I am a late bloomer when it comes to getting my shit together and sorting out my boundaries.
My close friend of 30 years and my ex of 28 years are the subjects of my post. Neither of them ever asked me anything - what I liked, what my opinion was, how I felt, largely.
One thing they have in common, which I am sure can't be the reason is that they are both older than me by 15 yrs plus.
The friend : we are now living at distance, but occasionally chat on phone and email. I began to realise that i am being 'talked at' instead of 'talked to' if that makes any sense at all? And once i could see it, I can't bloody unsee it. So most of my conversations go nowhere. I dont mean she is selfish, more that she doesnt show interest. This has how it's always been, and i have always felt a bit confused with her. At arms length i suppose.

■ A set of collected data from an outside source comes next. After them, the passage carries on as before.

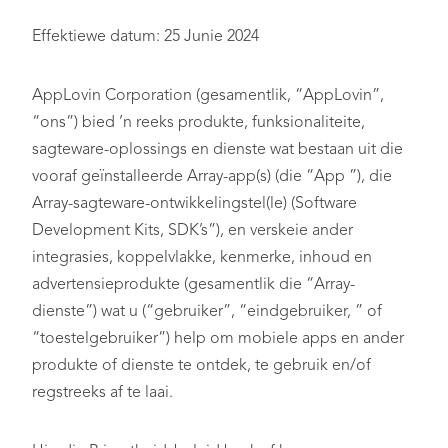
Effektiewe datum: 25 Junie 2024
AppLovin Corporation (gesamentlik, “AppLovin”,
“ons”) bied ’n reeks produkte, funksionaliteite,
sagteware-oplossings en dienste wat bestaan uit die
vooraf geïnstalleerde Array-app(s) (die “App ”), die
Array-sagteware-ontwikkelingstel(le) (Software
Development Kits, SDK’s”), en verskeie ander
integrasies, koppelvlakke, kenmerke, inhoud en
advertensieprodukte (gesamentlik die “Array-
dienste”) wat u (“gebruiker”, “eindgebruiker, ” of
“toestelgebruiker”) help om mobiele apps en ander
produkte of dienste te ontdek, te gebruik en/of
regstreeks af te laai.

My ex was similar, as i am beginning to realise. He rarely enquired anything about me at all, only if he thought I might be upset. He never wanted to share, plan or converse with me, although he was not at all typically abusive. It is odd how the both of them are similar in this way. Most other people I know are/seem more regular.
What i want to ask is..does anyone even get this? Is it weird to never ask people anything? Doesn't intimacy just provoke it, generally? I suppose i lived with this for so long it felt normal to me. I would hate people to question me interrogatively or go to the other extreme, but I suppose balance is healthy. Now i have moved away, started a new life as such and it is all beginning to occur to me. I am still close to both of these people, and wish them well, but I do find it odd.